Nas escolas do município, era comum que a alimentação se resumisse a pratos básicos, como arroz com soja, bastante utilizado por ser econômico e render bastante, além da tradicional vitamina de bolacha, que se tornava uma das opções mais apreciadas entre os estudantes. Também faziam parte do cardápio o mingau, preparado com farinha, fubá ou aveia, e, em algumas ocasiões, o cuscuz simples, servido com leite ou margarina.

Em dias específicos, a merenda incluía sopas mais ralas, geralmente de macarrão ou feijão, preparadas para atender um grande número de alunos com poucos recursos.

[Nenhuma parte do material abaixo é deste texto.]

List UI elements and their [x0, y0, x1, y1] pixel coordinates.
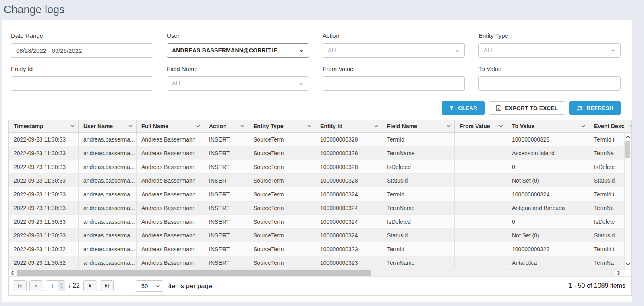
chevron-down-icon — [299, 82, 304, 85]
entity-id-label: Entity Id — [11, 65, 153, 72]
table-row: 2022-09-23 11:30:33andreas.basserma...An… — [9, 133, 631, 146]
pager: 1 / 22 50 items per page 1 - 50 of 108 — [9, 277, 631, 295]
table-cell: INSERT — [204, 133, 248, 146]
table-cell: andreas.basserma... — [79, 174, 137, 187]
table-header-row: TimestampUser NameFull NameActionEntity … — [9, 120, 631, 133]
column-menu-chevron-icon[interactable] — [447, 125, 451, 127]
refresh-button[interactable]: REFRESH — [569, 101, 621, 115]
column-header-entity-id[interactable]: Entity Id — [315, 120, 382, 132]
table-cell: Andreas Bassermann — [137, 174, 204, 187]
entity-type-dropdown[interactable]: ALL — [478, 43, 621, 58]
page-number-input[interactable]: 1 — [46, 280, 65, 291]
column-menu-chevron-icon[interactable] — [374, 125, 378, 127]
pager-next-button[interactable] — [83, 280, 97, 291]
h-scroll-track[interactable] — [16, 270, 615, 276]
column-header-timestamp[interactable]: Timestamp — [9, 120, 79, 132]
page-title: Change logs — [0, 0, 644, 20]
pager-last-button[interactable] — [100, 280, 114, 291]
page-number-value[interactable]: 1 — [46, 281, 58, 291]
column-menu-chevron-icon[interactable] — [128, 125, 133, 127]
entity-id-input[interactable] — [11, 76, 153, 91]
column-header-field-name[interactable]: Field Name — [382, 120, 455, 132]
column-header-event-desc[interactable]: Event Desc — [589, 120, 631, 132]
items-per-page-label: items per page — [168, 282, 212, 290]
page-size-value: 50 — [141, 283, 148, 289]
table-cell: INSERT — [204, 256, 248, 269]
user-dropdown[interactable]: ANDREAS.BASSERMANN@CORRIT.IE — [167, 43, 309, 58]
column-header-to-value[interactable]: To Value — [507, 120, 589, 132]
scroll-down-icon[interactable] — [625, 261, 631, 267]
column-menu-chevron-icon[interactable] — [307, 125, 311, 127]
column-menu-chevron-icon[interactable] — [70, 125, 75, 127]
clear-button[interactable]: CLEAR — [442, 101, 485, 115]
to-value-input[interactable] — [478, 76, 621, 91]
h-scroll-thumb[interactable] — [17, 270, 371, 276]
column-header-label: Full Name — [141, 123, 168, 129]
column-menu-chevron-icon[interactable] — [196, 125, 200, 127]
table-cell: 100000000323 — [315, 242, 382, 256]
field-name-dropdown[interactable]: ALL — [167, 76, 309, 91]
column-menu-chevron-icon[interactable] — [240, 125, 244, 127]
table-cell — [455, 242, 507, 256]
table-cell — [455, 146, 507, 160]
table-cell — [455, 187, 507, 201]
scroll-left-icon[interactable] — [9, 270, 16, 277]
table-cell: IsDeleted — [382, 160, 455, 173]
table-cell: TermId — [382, 133, 455, 146]
table-cell: andreas.basserma... — [79, 187, 137, 201]
filter-entity-type: Entity Type ALL — [478, 32, 621, 58]
column-menu-chevron-icon[interactable] — [581, 125, 585, 127]
pager-first-button[interactable] — [13, 280, 27, 291]
table-row: 2022-09-23 11:30:32andreas.basserma...An… — [9, 256, 631, 270]
table-cell: 100000000323 — [315, 256, 382, 269]
column-header-full-name[interactable]: Full Name — [137, 120, 204, 132]
action-value: ALL — [328, 47, 338, 54]
filter-to-value: To Value — [478, 65, 621, 91]
table-cell: 100000000324 — [315, 229, 382, 242]
filter-from-value: From Value — [323, 65, 465, 91]
column-menu-chevron-icon[interactable] — [630, 125, 631, 127]
page-spinner[interactable] — [58, 281, 65, 291]
pager-prev-button[interactable] — [29, 280, 43, 291]
scroll-up-icon[interactable] — [625, 134, 631, 140]
date-range-input[interactable]: 08/28/2022 - 09/26/2022 — [11, 43, 153, 58]
page-total: / 22 — [69, 282, 80, 289]
page-size-select[interactable]: 50 — [135, 280, 164, 292]
h-scrollbar[interactable] — [9, 270, 631, 277]
table-cell — [455, 133, 507, 146]
table-cell: Andreas Bassermann — [137, 133, 204, 146]
table-cell — [455, 160, 507, 173]
table-cell: 100000000324 — [315, 215, 382, 228]
column-header-label: From Value — [460, 123, 490, 129]
v-scrollbar[interactable] — [624, 133, 631, 270]
column-header-entity-type[interactable]: Entity Type — [248, 120, 315, 132]
table-cell: Ascension Island — [507, 146, 589, 160]
action-dropdown[interactable]: ALL — [323, 43, 465, 58]
table-cell: Not Set (0) — [507, 174, 589, 187]
table-cell — [455, 215, 507, 228]
column-header-action[interactable]: Action — [204, 120, 248, 132]
column-header-from-value[interactable]: From Value — [455, 120, 507, 132]
table-cell: 2022-09-23 11:30:32 — [9, 256, 79, 269]
table-cell: TermId — [382, 242, 455, 256]
table-cell: IsDeleted — [382, 215, 455, 228]
table-cell: 100000000328 — [315, 160, 382, 173]
from-value-input[interactable] — [323, 76, 465, 91]
v-scroll-thumb[interactable] — [625, 141, 630, 158]
table-cell: SourceTerm — [248, 229, 315, 242]
toolbar: CLEAR EXPORT TO EXCEL REFRESH — [2, 101, 621, 115]
table-cell: andreas.basserma... — [79, 215, 137, 228]
table-cell: SourceTerm — [248, 160, 315, 173]
to-value-label: To Value — [478, 65, 621, 72]
table-cell: Andreas Bassermann — [137, 229, 204, 242]
column-menu-chevron-icon[interactable] — [499, 125, 503, 127]
table-cell: StatusId — [382, 174, 455, 187]
table-cell: 100000000324 — [315, 201, 382, 214]
table-cell: 100000000324 — [507, 187, 589, 201]
column-header-user-name[interactable]: User Name — [79, 120, 137, 132]
export-to-excel-button[interactable]: EXPORT TO EXCEL — [489, 101, 565, 115]
table-cell: Andreas Bassermann — [137, 201, 204, 214]
table-cell: andreas.basserma... — [79, 146, 137, 160]
date-range-value: 08/28/2022 - 09/26/2022 — [16, 47, 82, 54]
scroll-right-icon[interactable] — [615, 270, 622, 277]
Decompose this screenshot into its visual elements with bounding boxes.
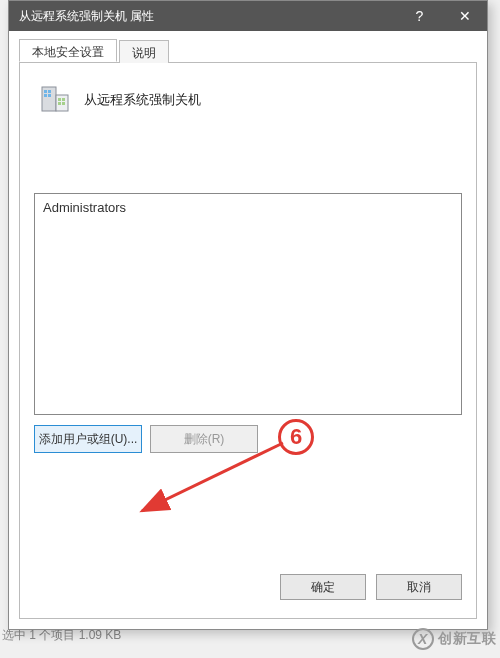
- titlebar-title: 从远程系统强制关机 属性: [19, 8, 397, 25]
- svg-rect-4: [48, 94, 51, 97]
- watermark-text: 创新互联: [438, 630, 496, 648]
- list-item[interactable]: Administrators: [43, 198, 453, 217]
- svg-rect-1: [44, 90, 47, 93]
- dialog-body: 本地安全设置 说明: [9, 31, 487, 629]
- watermark-icon: X: [412, 628, 434, 650]
- close-button[interactable]: ✕: [442, 1, 487, 31]
- svg-rect-3: [44, 94, 47, 97]
- properties-dialog: 从远程系统强制关机 属性 ? ✕ 本地安全设置 说明: [8, 0, 488, 630]
- svg-rect-8: [58, 102, 61, 105]
- policy-title: 从远程系统强制关机: [84, 91, 201, 109]
- tab-local-security[interactable]: 本地安全设置: [19, 39, 117, 62]
- action-row: 添加用户或组(U)... 删除(R): [34, 425, 462, 453]
- svg-rect-6: [58, 98, 61, 101]
- policy-icon: [38, 83, 72, 117]
- tab-content: 从远程系统强制关机 Administrators 添加用户或组(U)... 删除…: [19, 63, 477, 619]
- cancel-button[interactable]: 取消: [376, 574, 462, 600]
- svg-rect-9: [62, 102, 65, 105]
- titlebar: 从远程系统强制关机 属性 ? ✕: [9, 1, 487, 31]
- svg-rect-7: [62, 98, 65, 101]
- tab-explain[interactable]: 说明: [119, 40, 169, 63]
- add-user-group-button[interactable]: 添加用户或组(U)...: [34, 425, 142, 453]
- remove-button: 删除(R): [150, 425, 258, 453]
- users-groups-list[interactable]: Administrators: [34, 193, 462, 415]
- tab-strip: 本地安全设置 说明: [19, 39, 477, 63]
- policy-header: 从远程系统强制关机: [34, 77, 462, 123]
- help-button[interactable]: ?: [397, 1, 442, 31]
- svg-rect-2: [48, 90, 51, 93]
- dialog-footer: 确定 取消: [34, 562, 462, 604]
- ok-button[interactable]: 确定: [280, 574, 366, 600]
- watermark: X 创新互联: [412, 628, 496, 650]
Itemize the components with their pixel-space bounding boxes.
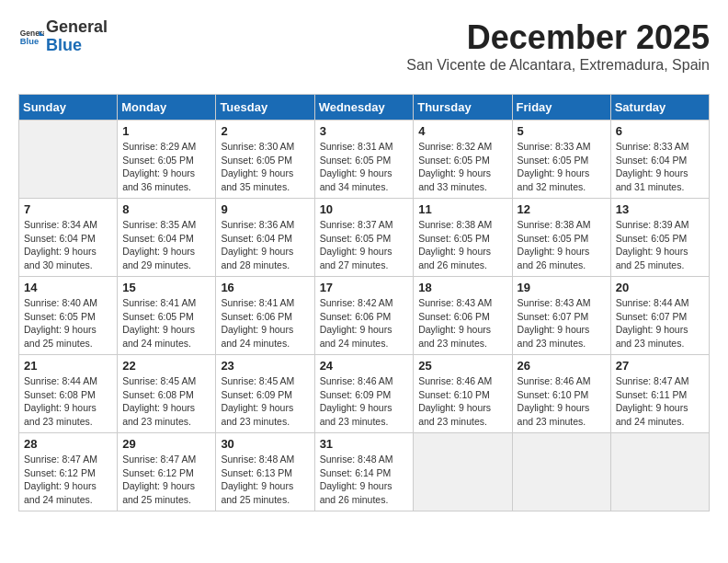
- calendar-cell: 9Sunrise: 8:36 AM Sunset: 6:04 PM Daylig…: [216, 199, 314, 277]
- calendar-cell: 28Sunrise: 8:47 AM Sunset: 6:12 PM Dayli…: [19, 433, 118, 511]
- calendar-body: 1Sunrise: 8:29 AM Sunset: 6:05 PM Daylig…: [19, 121, 710, 511]
- calendar-cell: 17Sunrise: 8:42 AM Sunset: 6:06 PM Dayli…: [314, 277, 414, 355]
- calendar-cell: 13Sunrise: 8:39 AM Sunset: 6:05 PM Dayli…: [610, 199, 709, 277]
- logo: General Blue General Blue: [18, 18, 108, 55]
- calendar-cell: 22Sunrise: 8:45 AM Sunset: 6:08 PM Dayli…: [118, 355, 216, 433]
- day-info: Sunrise: 8:37 AM Sunset: 6:05 PM Dayligh…: [320, 218, 409, 272]
- day-info: Sunrise: 8:41 AM Sunset: 6:05 PM Dayligh…: [122, 296, 210, 350]
- day-info: Sunrise: 8:42 AM Sunset: 6:06 PM Dayligh…: [320, 296, 409, 350]
- day-info: Sunrise: 8:31 AM Sunset: 6:05 PM Dayligh…: [320, 140, 409, 194]
- day-info: Sunrise: 8:43 AM Sunset: 6:07 PM Dayligh…: [518, 296, 606, 350]
- weekday-sunday: Sunday: [19, 95, 118, 121]
- day-number: 27: [616, 359, 704, 373]
- calendar-cell: 26Sunrise: 8:46 AM Sunset: 6:10 PM Dayli…: [512, 355, 610, 433]
- calendar-cell: 5Sunrise: 8:33 AM Sunset: 6:05 PM Daylig…: [512, 121, 610, 199]
- calendar-cell: [19, 121, 118, 199]
- calendar-cell: 11Sunrise: 8:38 AM Sunset: 6:05 PM Dayli…: [414, 199, 512, 277]
- logo-blue-text: Blue: [46, 36, 82, 54]
- day-number: 17: [320, 281, 409, 294]
- calendar-cell: 12Sunrise: 8:38 AM Sunset: 6:05 PM Dayli…: [512, 199, 610, 277]
- logo-icon: General Blue: [18, 24, 44, 50]
- weekday-wednesday: Wednesday: [314, 95, 414, 121]
- calendar-cell: 2Sunrise: 8:30 AM Sunset: 6:05 PM Daylig…: [216, 121, 314, 199]
- calendar-cell: 29Sunrise: 8:47 AM Sunset: 6:12 PM Dayli…: [118, 433, 216, 511]
- day-number: 16: [221, 281, 309, 294]
- calendar-cell: 1Sunrise: 8:29 AM Sunset: 6:05 PM Daylig…: [118, 121, 216, 199]
- location-title: San Vicente de Alcantara, Extremadura, S…: [406, 57, 710, 74]
- day-info: Sunrise: 8:43 AM Sunset: 6:06 PM Dayligh…: [418, 296, 506, 350]
- calendar-cell: 21Sunrise: 8:44 AM Sunset: 6:08 PM Dayli…: [19, 355, 118, 433]
- day-number: 25: [418, 359, 506, 373]
- logo-general-text: General: [46, 17, 108, 36]
- day-number: 21: [24, 359, 112, 373]
- calendar-cell: 3Sunrise: 8:31 AM Sunset: 6:05 PM Daylig…: [314, 121, 414, 199]
- weekday-thursday: Thursday: [414, 95, 512, 121]
- day-number: 26: [518, 359, 606, 373]
- day-number: 22: [122, 359, 210, 373]
- day-info: Sunrise: 8:47 AM Sunset: 6:11 PM Dayligh…: [616, 374, 704, 429]
- day-info: Sunrise: 8:30 AM Sunset: 6:05 PM Dayligh…: [221, 140, 309, 194]
- calendar-cell: [512, 433, 610, 511]
- day-number: 2: [221, 124, 309, 138]
- weekday-friday: Friday: [512, 95, 610, 121]
- day-info: Sunrise: 8:38 AM Sunset: 6:05 PM Dayligh…: [518, 218, 606, 272]
- calendar-cell: 15Sunrise: 8:41 AM Sunset: 6:05 PM Dayli…: [118, 277, 216, 355]
- calendar-cell: 16Sunrise: 8:41 AM Sunset: 6:06 PM Dayli…: [216, 277, 314, 355]
- calendar-cell: 14Sunrise: 8:40 AM Sunset: 6:05 PM Dayli…: [19, 277, 118, 355]
- calendar-cell: 10Sunrise: 8:37 AM Sunset: 6:05 PM Dayli…: [314, 199, 414, 277]
- day-number: 20: [616, 281, 704, 294]
- day-info: Sunrise: 8:33 AM Sunset: 6:05 PM Dayligh…: [518, 140, 606, 194]
- week-row-4: 28Sunrise: 8:47 AM Sunset: 6:12 PM Dayli…: [19, 433, 710, 511]
- day-number: 11: [418, 202, 506, 216]
- week-row-0: 1Sunrise: 8:29 AM Sunset: 6:05 PM Daylig…: [19, 121, 710, 199]
- calendar-cell: 6Sunrise: 8:33 AM Sunset: 6:04 PM Daylig…: [610, 121, 709, 199]
- calendar-cell: 23Sunrise: 8:45 AM Sunset: 6:09 PM Dayli…: [216, 355, 314, 433]
- calendar-cell: 8Sunrise: 8:35 AM Sunset: 6:04 PM Daylig…: [118, 199, 216, 277]
- day-number: 13: [616, 202, 704, 216]
- calendar-cell: 24Sunrise: 8:46 AM Sunset: 6:09 PM Dayli…: [314, 355, 414, 433]
- day-info: Sunrise: 8:46 AM Sunset: 6:10 PM Dayligh…: [418, 374, 506, 429]
- day-info: Sunrise: 8:40 AM Sunset: 6:05 PM Dayligh…: [24, 296, 112, 350]
- day-info: Sunrise: 8:29 AM Sunset: 6:05 PM Dayligh…: [122, 140, 210, 194]
- day-number: 12: [518, 202, 606, 216]
- day-info: Sunrise: 8:44 AM Sunset: 6:07 PM Dayligh…: [616, 296, 704, 350]
- day-number: 4: [418, 124, 506, 138]
- weekday-tuesday: Tuesday: [216, 95, 314, 121]
- day-info: Sunrise: 8:48 AM Sunset: 6:14 PM Dayligh…: [320, 453, 409, 507]
- calendar-cell: 7Sunrise: 8:34 AM Sunset: 6:04 PM Daylig…: [19, 199, 118, 277]
- day-number: 1: [122, 124, 210, 138]
- weekday-header: SundayMondayTuesdayWednesdayThursdayFrid…: [19, 95, 710, 121]
- calendar-cell: 18Sunrise: 8:43 AM Sunset: 6:06 PM Dayli…: [414, 277, 512, 355]
- day-number: 10: [320, 202, 409, 216]
- day-number: 14: [24, 281, 112, 294]
- calendar-cell: [414, 433, 512, 511]
- day-info: Sunrise: 8:45 AM Sunset: 6:08 PM Dayligh…: [122, 374, 210, 429]
- calendar-table: SundayMondayTuesdayWednesdayThursdayFrid…: [18, 94, 710, 511]
- weekday-monday: Monday: [118, 95, 216, 121]
- svg-text:Blue: Blue: [20, 37, 39, 46]
- day-info: Sunrise: 8:34 AM Sunset: 6:04 PM Dayligh…: [24, 218, 112, 272]
- day-number: 9: [221, 202, 309, 216]
- week-row-3: 21Sunrise: 8:44 AM Sunset: 6:08 PM Dayli…: [19, 355, 710, 433]
- month-title: December 2025: [406, 18, 710, 57]
- day-info: Sunrise: 8:39 AM Sunset: 6:05 PM Dayligh…: [616, 218, 704, 272]
- week-row-1: 7Sunrise: 8:34 AM Sunset: 6:04 PM Daylig…: [19, 199, 710, 277]
- weekday-saturday: Saturday: [610, 95, 709, 121]
- day-number: 5: [518, 124, 606, 138]
- day-info: Sunrise: 8:35 AM Sunset: 6:04 PM Dayligh…: [122, 218, 210, 272]
- day-info: Sunrise: 8:44 AM Sunset: 6:08 PM Dayligh…: [24, 374, 112, 429]
- day-number: 18: [418, 281, 506, 294]
- day-info: Sunrise: 8:47 AM Sunset: 6:12 PM Dayligh…: [122, 453, 210, 507]
- day-number: 7: [24, 202, 112, 216]
- day-info: Sunrise: 8:48 AM Sunset: 6:13 PM Dayligh…: [221, 453, 309, 507]
- day-number: 8: [122, 202, 210, 216]
- day-info: Sunrise: 8:45 AM Sunset: 6:09 PM Dayligh…: [221, 374, 309, 429]
- day-info: Sunrise: 8:32 AM Sunset: 6:05 PM Dayligh…: [418, 140, 506, 194]
- day-info: Sunrise: 8:46 AM Sunset: 6:09 PM Dayligh…: [320, 374, 409, 429]
- day-number: 29: [122, 437, 210, 451]
- day-info: Sunrise: 8:47 AM Sunset: 6:12 PM Dayligh…: [24, 453, 112, 507]
- calendar-cell: 30Sunrise: 8:48 AM Sunset: 6:13 PM Dayli…: [216, 433, 314, 511]
- day-number: 28: [24, 437, 112, 451]
- calendar-cell: 27Sunrise: 8:47 AM Sunset: 6:11 PM Dayli…: [610, 355, 709, 433]
- calendar-cell: 4Sunrise: 8:32 AM Sunset: 6:05 PM Daylig…: [414, 121, 512, 199]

Apesar da pouca variedade, esses alimentos tinham grande importância, já que, para muitos estudantes, eram a principal refeição do dia.

Fora do que era oferecido pelas escolas, alguns alunos conseguiam comprar lanches simples nas proximidades. Entre os mais comuns estavam a casquinha, semelhante a um pastel sem recheio de carne, o dindin, além de pipoca e bolachas vendidas por moradores da comunidade.

Outro detalhe que permanece vivo na memória de quem viveu essa época são os utensílios utilizados nas refeições. Pratos e copos de plástico, geralmente na cor azul, eram padrão nas escolas e fazem parte da lembrança coletiva de uma geração.

Mesmo com as limitações, a merenda escolar de antigamente em Brejo dos Santos representa mais do que alimentação. Ela simboliza resistência, convivência e histórias que até hoje são compartilhadas por aqueles que passaram pelas salas de aula do município.